Each ExecutionState stores a mapping of MemoryObjects -> ObjectState using the AddressSpace data structure (implemented as an immutable tree so that copying is cheap and the shared structure is exploited). Each AddressSpace may "own" some subset of the ObjectStates in the mapping. When an AddressSpace is duplicated it loses ownership of the ObjectState in the map. Any subsequent write to an ObjectState will create a copy of the object (AddressSpace::getWriteable). This is the COW mechanism (which gets used for all objects, not just globals).
From the point of view of the state and this mapping there is no distinction between stack, heap, and global objects. The only special handling for stack objects is that the MemoryObject is marked as isLocal and the MemoryObject is stored in the StackFrame alloca list. When the StackFrame is popped these objects are then unbound so that the state can no longer access the memory directly (references to the memory object may still remain in ReadExprs, but conceptually the actual memory is no longer addressable).
It is also important that the AddressSpace mapping is ordered. We use this when we need to resolve a symbolic address to an ObjectState by first getting a particular value for the symbolic address, and using that value to start looking for objects that the pointer can fall within. Difference betweens MemoryObjects and ObjectStates ?
The various Expr classes mostly model the llvm instruction set. ref<Expr> is used to maintain the reference count but also embeds any constant expressions. In fact in the current code base ConstantExprs should almost never be created. Most of the Expr's are straightforward. Some of the most important ones are Concat?Expr, which join some number of bytes into a larger type, ExtractExpr which extracts smaller types from larger ones, and ReadExpr which is a symbolic array access.

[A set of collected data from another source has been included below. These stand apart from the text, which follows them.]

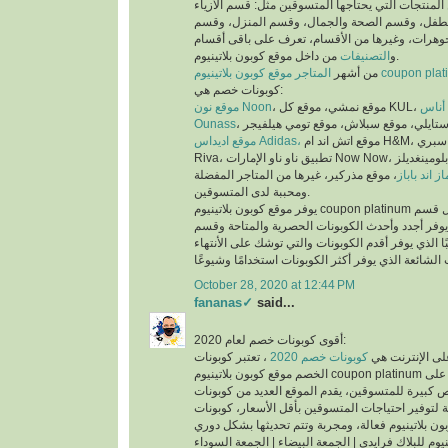
عملية البحث عن المنتجات التي يحتاجها المتسوقين 
والملابس، وقسم الأم والطفل، وقسم الصحة والجم
العطور، وقسم المجوهرات، وغيرها من الأقسام، تع
التصنيفات
و
من داخل موقع كوبون بلاتينيوم.
من أشهر
المتاجر موقع كوبون بلاتينيوم co
كوبونات خصم هي:
موقع نون Noon
موقع
Ounass
موقع اديداس Adidas،
موقع اتش اند ام H&M، موقع سبري Sprii، موقع ريفا
Riva، تطبيق ناو ناو الإمارات Now Now، موقع بلومينغديلز Bloomingdales،
، موقع مذركير، غيرها من المتاجر المفضلة
موقع ماماز 
ومحببة لدى المتسوقين.
يوفر موقع كوبون بلاتينيوم coupon platinum أقسام للكوبونات مثل قسم
أحدث الكوبونات الذي يوفر أجدد وأحدث الكوبونات ا
كوبونات تنتهي قريبًا الذي يوفر أقدم الكوبونات والتي
October 28, 2020 at 12:44 PM
fananas✓
said...
أقوى كوبونات خصم لعام 2020:
، تعتبر كوبونات
كوبونات خصم 2020
أكثر الكلمات بح
الخصم موقع كوبون بلاتينيوم coupon platinum من اقوى كوبونات الخصم على
الأطلاق لما تتيحه من فرص كبيرة للمتسوقين، يقدم ا
الخصم الحصرية والمتاحة لتوفير احتياجات المتسوقين
اكواد خصم كوبون بلاتينيوم للبلاك فرايدي | الجمعة ال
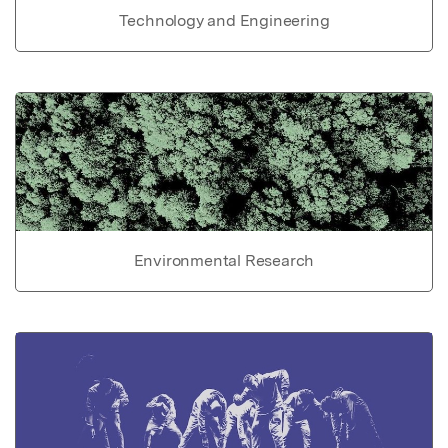
Technology and Engineering
Environmental Research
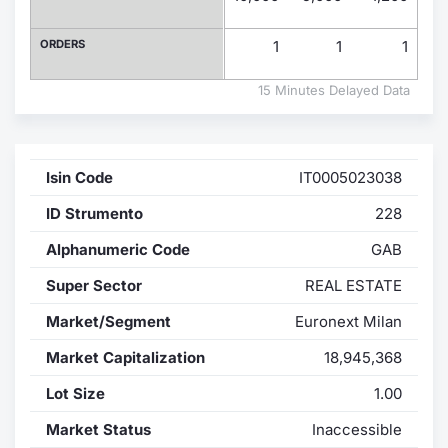
Contract
ORDERS
1
1
1
Notices
15 Minutes Delayed Data
Market 
Isin Code
IT0005023038
Key Inf
ID Strumento
228
Alphanumeric Code
GAB
Super Sector
REAL ESTATE
Market/Segment
Euronext Milan
Market Capitalization
18,945,368
Lot Size
1.00
Market Status
Inaccessible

The way memory is implemented all accesses are broken down into byte level operations. This means that the memory system (by which I mean the ObjectState data structure) tends to use a lot of ExtractExpr and Concat?Expr, so it is very important that these expressions fold their operands when possible.
The ReadExpr is probably the most important one. Conceptually it is simply an index and a list of (index, value) updates (writes). The ReadExpr evaluates to all the values for which the two indices can be equal. The ObjectState structure uses a cache for concrete writes and for symbolic writes at concrete indices, but for writes at symbolic indices it must construct a list of such updates. These are stored in the UpdateList and UpdateNode structures which are again immutable data structures so that copy is cheap and the sharing is exploited.
Base classe: klee::Searcher. The Executor uses a Searcher to select the next state (i.e. program instance following a single path) for which an instruction will be executed. There are multiple implementations of Searcher in klee, implementing different search policies. klee::RandomSearcher selects the next state randomly. klee::DFSSearcher uses a depth first approach. klee::MergingSearcher tries to merge states ?